(Aim of the task) Go through the listing beneath this task and return every line that carries the string "تحميل".

(Dataset records)
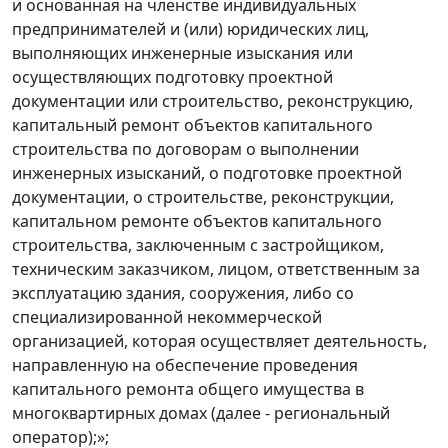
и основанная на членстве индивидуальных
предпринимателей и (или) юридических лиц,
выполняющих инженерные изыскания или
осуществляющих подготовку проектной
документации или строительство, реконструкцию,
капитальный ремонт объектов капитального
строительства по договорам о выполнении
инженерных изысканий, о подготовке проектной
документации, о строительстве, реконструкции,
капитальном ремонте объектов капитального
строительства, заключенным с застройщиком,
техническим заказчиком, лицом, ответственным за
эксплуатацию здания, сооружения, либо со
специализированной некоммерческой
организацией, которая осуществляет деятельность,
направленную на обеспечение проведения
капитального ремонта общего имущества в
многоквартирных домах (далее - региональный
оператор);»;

--

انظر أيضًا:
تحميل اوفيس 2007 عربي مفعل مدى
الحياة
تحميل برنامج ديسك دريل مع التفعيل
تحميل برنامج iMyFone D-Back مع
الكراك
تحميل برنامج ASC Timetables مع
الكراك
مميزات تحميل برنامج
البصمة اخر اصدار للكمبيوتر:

(Completed exercise)
تحميل اوفيس 2007 عربي مفعل مدى
تحميل برنامج ديسك دريل مع التفعيل
تحميل برنامج iMyFone D-Back مع
تحميل برنامج ASC Timetables مع
مميزات تحميل برنامج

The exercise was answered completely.